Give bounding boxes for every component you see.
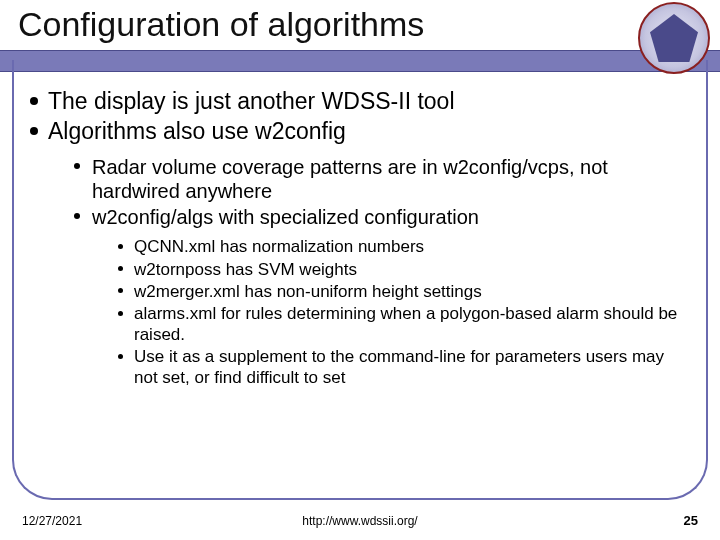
bullet-text: w2tornposs has SVM weights (134, 260, 357, 279)
footer-page: 25 (684, 513, 698, 528)
bullet-text: alarms.xml for rules determining when a … (134, 304, 677, 343)
bullet-text: Use it as a supplement to the command-li… (134, 347, 664, 386)
nssl-logo (638, 2, 710, 74)
bullet-text: w2config/algs with specialized configura… (92, 206, 479, 228)
bullet-level2: Radar volume coverage patterns are in w2… (74, 155, 690, 203)
bullet-text: Algorithms also use w2config (48, 118, 346, 144)
logo-icon (650, 14, 698, 62)
bullet-level1: Algorithms also use w2config (30, 118, 690, 146)
bullet-text: The display is just another WDSS-II tool (48, 88, 455, 114)
footer-url: http://www.wdssii.org/ (0, 514, 720, 528)
bullet-level3: Use it as a supplement to the command-li… (118, 347, 690, 388)
bullet-level3: w2tornposs has SVM weights (118, 260, 690, 280)
bullet-level2: w2config/algs with specialized configura… (74, 205, 690, 229)
bullet-text: Radar volume coverage patterns are in w2… (92, 156, 608, 202)
sublist: Radar volume coverage patterns are in w2… (30, 155, 690, 229)
bullet-level3: w2merger.xml has non-uniform height sett… (118, 282, 690, 302)
bullet-level1: The display is just another WDSS-II tool (30, 88, 690, 116)
bullet-text: w2merger.xml has non-uniform height sett… (134, 282, 482, 301)
subsublist: QCNN.xml has normalization numbers w2tor… (30, 237, 690, 388)
bullet-level3: QCNN.xml has normalization numbers (118, 237, 690, 257)
slide-title: Configuration of algorithms (18, 5, 424, 44)
title-bar (0, 50, 720, 72)
content-body: The display is just another WDSS-II tool… (30, 88, 690, 390)
bullet-level3: alarms.xml for rules determining when a … (118, 304, 690, 345)
slide: Configuration of algorithms The display … (0, 0, 720, 540)
bullet-text: QCNN.xml has normalization numbers (134, 237, 424, 256)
· · · ·
### WHAT TO WORK ON
When you repeat the lines above, keep them exact and leave out each image they contain.

### RESPONSE TO THE EXERCISE
Give bounding boxes for every component you see.
bullet-text: w2tornposs has SVM weights (134, 260, 357, 279)
footer-page: 25 (684, 513, 698, 528)
bullet-text: alarms.xml for rules determining when a … (134, 304, 677, 343)
bullet-text: Use it as a supplement to the command-li… (134, 347, 664, 386)
nssl-logo (638, 2, 710, 74)
bullet-text: w2config/algs with specialized configura… (92, 206, 479, 228)
bullet-level2: Radar volume coverage patterns are in w2… (74, 155, 690, 203)
bullet-text: Algorithms also use w2config (48, 118, 346, 144)
logo-icon (650, 14, 698, 62)
bullet-level1: Algorithms also use w2config (30, 118, 690, 146)
bullet-text: The display is just another WDSS-II tool (48, 88, 455, 114)
footer-url: http://www.wdssii.org/ (0, 514, 720, 528)
bullet-level3: Use it as a supplement to the command-li… (118, 347, 690, 388)
bullet-level3: w2tornposs has SVM weights (118, 260, 690, 280)
bullet-level2: w2config/algs with specialized configura… (74, 205, 690, 229)
bullet-text: Radar volume coverage patterns are in w2… (92, 156, 608, 202)
sublist: Radar volume coverage patterns are in w2… (30, 155, 690, 229)
bullet-level3: w2merger.xml has non-uniform height sett… (118, 282, 690, 302)
bullet-level1: The display is just another WDSS-II tool (30, 88, 690, 116)
bullet-text: w2merger.xml has non-uniform height sett… (134, 282, 482, 301)
subsublist: QCNN.xml has normalization numbers w2tor… (30, 237, 690, 388)
bullet-level3: QCNN.xml has normalization numbers (118, 237, 690, 257)
slide-title: Configuration of algorithms (18, 5, 424, 44)
title-bar (0, 50, 720, 72)
content-body: The display is just another WDSS-II tool… (30, 88, 690, 390)
bullet-level3: alarms.xml for rules determining when a … (118, 304, 690, 345)
slide: Configuration of algorithms The display … (0, 0, 720, 540)
bullet-text: QCNN.xml has normalization numbers (134, 237, 424, 256)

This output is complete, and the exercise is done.